Google's Native Client goes ARM and beyond
Source: Google white paper Google has announced that Native Client (NaCl), its web technology which allows native code to be downloaded and executed within a browser safely, is now able to create code for ARM processors. ARM support will allow Native Client applications to address ARM-based mobile phones, tablets and other devices which exploit ARM's low power consumption.
The move means that Native Client now supports the three most popular processor architectures, x86-32, x86-64 and, now, ARM. According to Google, Native Client executables can run at 97% of the speed of unmodified native code on both x86 and ARM processors.
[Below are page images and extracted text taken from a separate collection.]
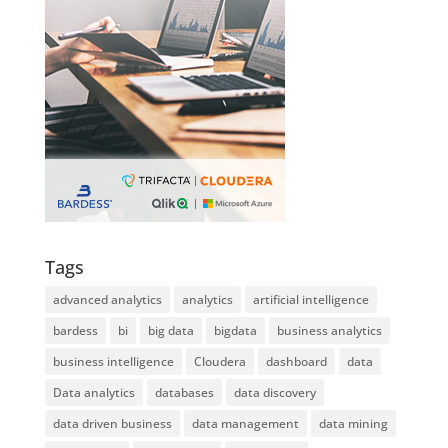
Tags
advanced analytics
analytics
artificial intelligence
bardess
bi
big data
bigdata
business analytics
business intelligence
Cloudera
dashboard
data
Data analytics
databases
data discovery
data driven business
data management
data mining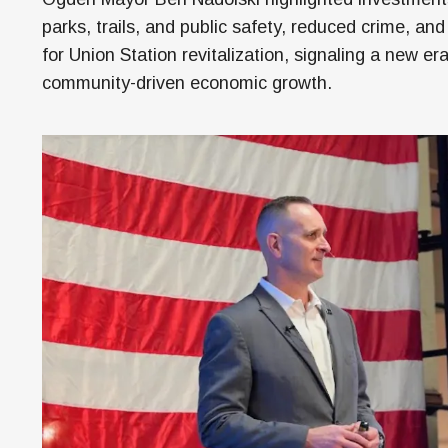
M
parks, trails, and public safety, reduced crime, and
H
for Union Station revitalization, signaling a new era
community-driven economic growth.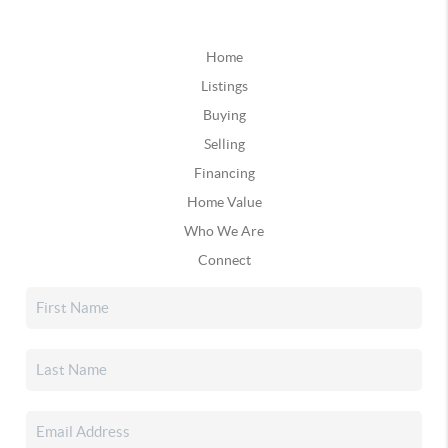
Home
Listings
Buying
Selling
Financing
Home Value
Who We Are
Connect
The development of the ARM support is explored in a white paper along with other features of the current generation of NaCl.
Google also announced that it is looking beyond these processors and is developing a portable version of Native Client based on LLVM (Low Level Virtual Machine). The PNaCl (Portable Native Client, pronounced Pinnacle) project, documented in a white paper, will allow developers to compile their C or C++ code, using LLVM compilers, into LLVM bitcode. That LLVM bitcode is then run through a bitcode optimiser and linker to make it into a single "Portable Executable" file. When the Portable Executable file is downloaded into Native Client, the bitcode is translated, at run time, into the appropriate machine code for the target machine. Google says development of PNaCl is at an early stage and that it will be open sourced in the future.